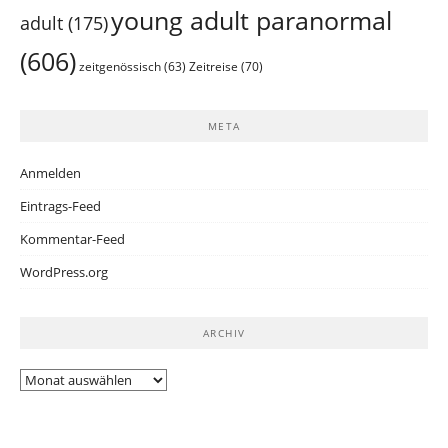
young adult paranormal
adult
(175)
(606)
Zeitreise
(70)
zeitgenössisch
(63)
META
Anmelden
Eintrags-Feed
Kommentar-Feed
WordPress.org
ARCHIV
Archiv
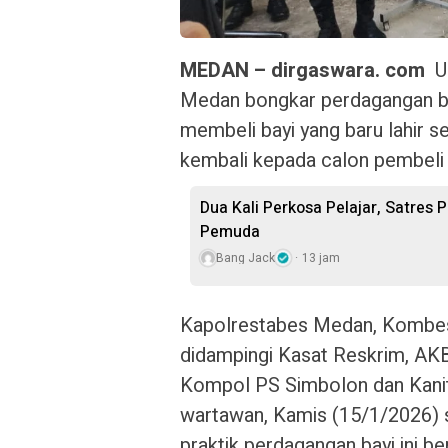
MEDAN – dirgaswara. com
U
Medan bongkar perdagangan ba
membeli bayi yang baru lahir se
kembali kepada calon pembeli s
Dua Kali Perkosa Pelajar, Satres
Pemuda
Bang Jack
13 jam
Kapolrestabes Medan, Kombes 
didampingi Kasat Reskrim, AKB
Kompol PS Simbolon dan Kanit
wartawan, Kamis (15/1/2026) 
praktik perdagangan bayi ini b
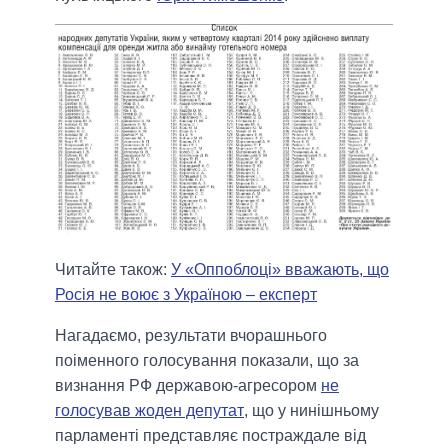
Читайте також:
У «Оппоблоці» вважають, що
Росія не воює з Україною – експерт
Нагадаємо, результати вчорашнього
поіменного голосування показали, що за
визнання РФ державою-агресором
не
голосував жоден депутат
, що у нинішньому
парламенті представляє постраждале від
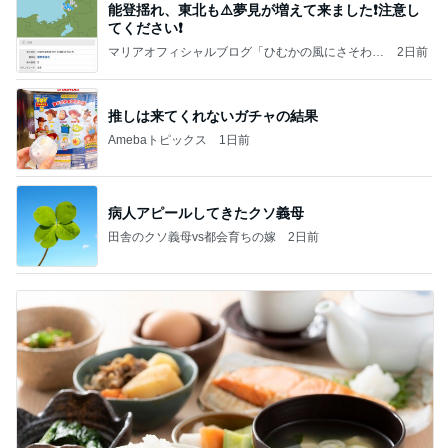
能登揺れ、東北も⚠️夢見が増えて来ました❗️注意し
てください❗️
マリアオフィシャルブログ「ひむかの風にさそわれ
2日前
て」Powered by Ameba
推しは来てくれないガチャの結果
Amebaトピックス
1日前
病人アピールしてきたクソ義母
田舎のクソ義母vs都会育ちの嫁
2日前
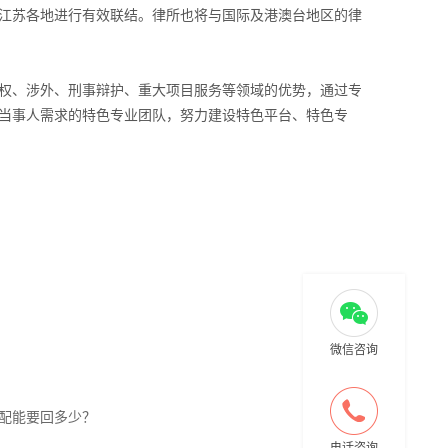
江苏各地进行有效联结。律所也将与国际及港澳台地区的律
权、涉外、刑事辩护、重大项目服务等领域的优势，通过专
当事人需求的特色专业团队，努力建设特色平台、特色专
微信咨询
原配能要回多少？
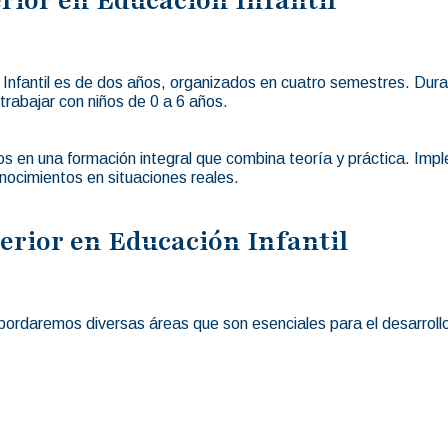
Infantil es de dos años, organizados en cuatro semestres. Duran
trabajar con niños de 0 a 6 años.
os en una formación integral que combina teoría y práctica. I
conocimientos en situaciones reales.
erior en Educación Infantil
abordaremos diversas áreas que son esenciales para el desarrollo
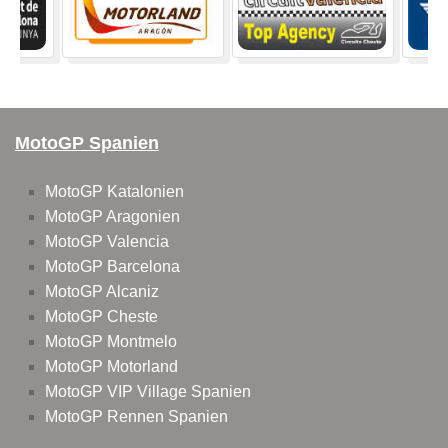
MotoGP Spanien
MotoGP Katalonien
MotoGP Aragonien
MotoGP Valencia
MotoGP Barcelona
MotoGP Alcaniz
MotoGP Cheste
MotoGP Montmelo
MotoGP Motorland
MotoGP VIP Village Spanien
MotoGP Rennen Spanien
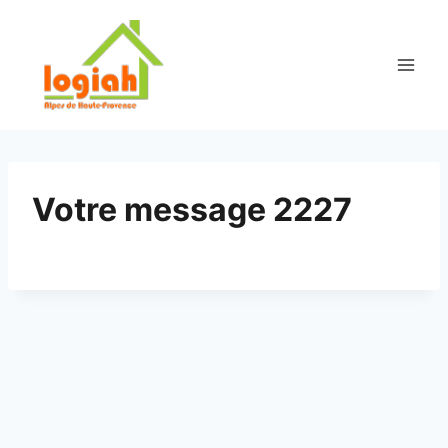
Aller
au
contenu
Votre message 2227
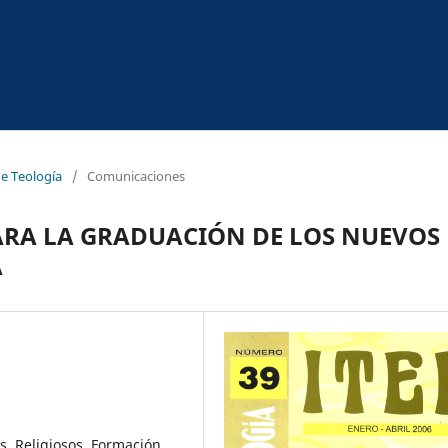
de Teología
/
Comunicaciones
ARA LA GRADUACIÓN DE LOS NUEVOS
A
s, Religiosos, Formación,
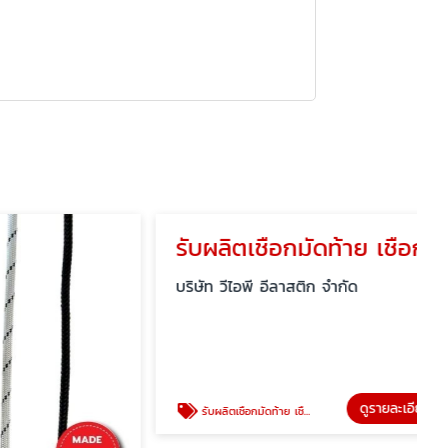
รับผลิตเชือกมัดท้าย เชือกมัดเปล
บริษัท วีไอพี อีลาสติก จำกัด
ดูรายละเอียด
รับผลิตเชือกมัดท้าย เชือกมัดเปล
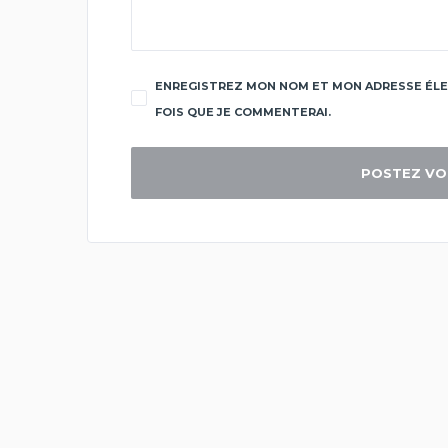
ENREGISTREZ MON NOM ET MON ADRESSE ÉLE
FOIS QUE JE COMMENTERAI.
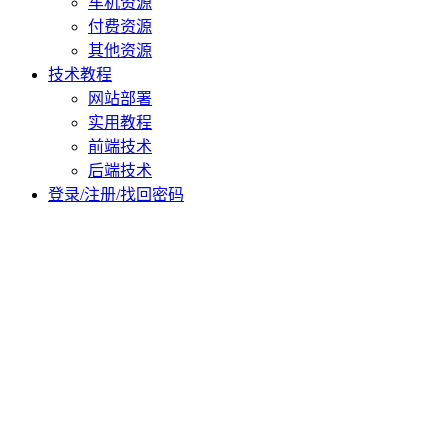
车机资源
付费资源
其他资源
技术教程
网站部署
实用教程
前端技术
后端技术
登录/注册/找回密码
• • • •
Your objective: Only the listing above, set down exactly and without pictures, belongs in the answer.

Exercise solution:
young adult paranormal
adult
(175)
(606)
Zeitreise
(70)
zeitgenössisch
(63)
META
Anmelden
Eintrags-Feed
Kommentar-Feed
WordPress.org
ARCHIV
Archiv
MEDAN – dirgaswara. com
U
Medan bongkar perdagangan ba
membeli bayi yang baru lahir se
kembali kepada calon pembeli s
Dua Kali Perkosa Pelajar, Satres
Pemuda
Bang Jack
13 jam
Kapolrestabes Medan, Kombes 
didampingi Kasat Reskrim, AKB
Kompol PS Simbolon dan Kanit
wartawan, Kamis (15/1/2026) 
praktik perdagangan bayi ini b
Читайте також:
У «Оппоблоці» вважають, що
Росія не воює з Україною – експерт
Нагадаємо, результати вчорашнього
поіменного голосування показали, що за
визнання РФ державою-агресором
не
голосував жоден депутат
, що у нинішньому
парламенті представляє постраждале від
能登揺れ、東北も⚠️夢見が増えて来ました❗️注意し
てください❗️
マリアオフィシャルブログ「ひむかの風にさそわれ
2日前
て」Powered by Ameba
推しは来てくれないガチャの結果
Amebaトピックス
1日前
病人アピールしてきたクソ義母
田舎のクソ義母vs都会育ちの嫁
2日前
江苏各地进行有效联结。律所也将与国际及港澳台地区的律
权、涉外、刑事辩护、重大项目服务等领域的优势，通过专
当事人需求的特色专业团队，努力建设特色平台、特色专
微信咨询
原配能要回多少？
Infantil es de dos años, organizados en cuatro semestres. Duran
trabajar con niños de 0 a 6 años.
os en una formación integral que combina teoría y práctica. I
conocimientos en situaciones reales.
erior en Educación Infantil
abordaremos diversas áreas que son esenciales para el desarrollo
MotoGP Spanien
MotoGP Katalonien
MotoGP Aragonien
MotoGP Valencia
MotoGP Barcelona
MotoGP Alcaniz
MotoGP Cheste
MotoGP Montmelo
MotoGP Motorland
MotoGP VIP Village Spanien
MotoGP Rennen Spanien
Aller
au
contenu
Votre message 2227
de Teología
/
Comunicaciones
ARA LA GRADUACIÓN DE LOS NUEVOS
A
s, Religiosos, Formación,
รับผลิตเชือกมัดท้าย เชือกมัดเปล
บริษัท วีไอพี อีลาสติก จำกัด
ดูรายละเอียด
รับผลิตเชือกมัดท้าย เชือกมัดเปล
ENREGISTREZ MON NOM ET MON ADRESSE ÉLE
FOIS QUE JE COMMENTERAI.
车机资源
付费资源
其他资源
技术教程
网站部署
实用教程
前端技术
后端技术
登录/注册/找回密码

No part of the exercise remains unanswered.